═════ The data
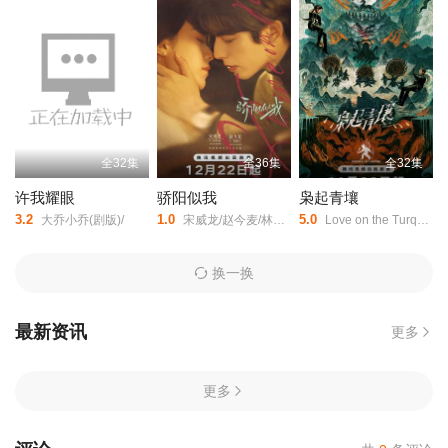
全32集
全36集
全32集
许我耀眼
骄阳似我
枭起青壤
3.2
1.0
5.0
大乔小乔(剧版)/
宋威龙/赵今麦/林依轮/赖伟明/白冰可/范诗然/吴启华/孔令美/陈思佚/古子成/韩昊霖/赵昕/周添宇/仇赫/秦晓轩/陈涛/童蕾/修庆/章呈赫/金巧巧/王德顺/
Love on the Turquoise Land/
换一换
最新资讯
更多
更多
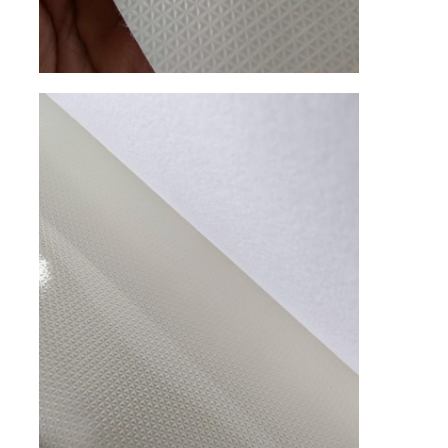
Эко-замша
Ткань замши
Имитация замши
Кожа из полиэтиленовой полиэтиленовой стали бе
Кожа Алькантара
Автомобильная кожа
Обувь Кожа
══════════
Exercise details:
Set down the data above word for word, leaving every picture out.

Exercise solution:
全32集
全36集
全32集
许我耀眼
骄阳似我
枭起青壤
3.2
1.0
5.0
大乔小乔(剧版)/
宋威龙/赵今麦/林依轮/赖伟明/白冰可/范诗然/吴启华/孔令美/陈思佚/古子成/韩昊霖/赵昕/周添宇/仇赫/秦晓轩/陈涛/童蕾/修庆/章呈赫/金巧巧/王德顺/
Love on the Turquoise Land/
换一换
最新资讯
更多
更多
Эко-замша
Ткань замши
Имитация замши
Кожа из полиэтиленовой полиэтиленовой стали бе
Кожа Алькантара
Автомобильная кожа
Обувь Кожа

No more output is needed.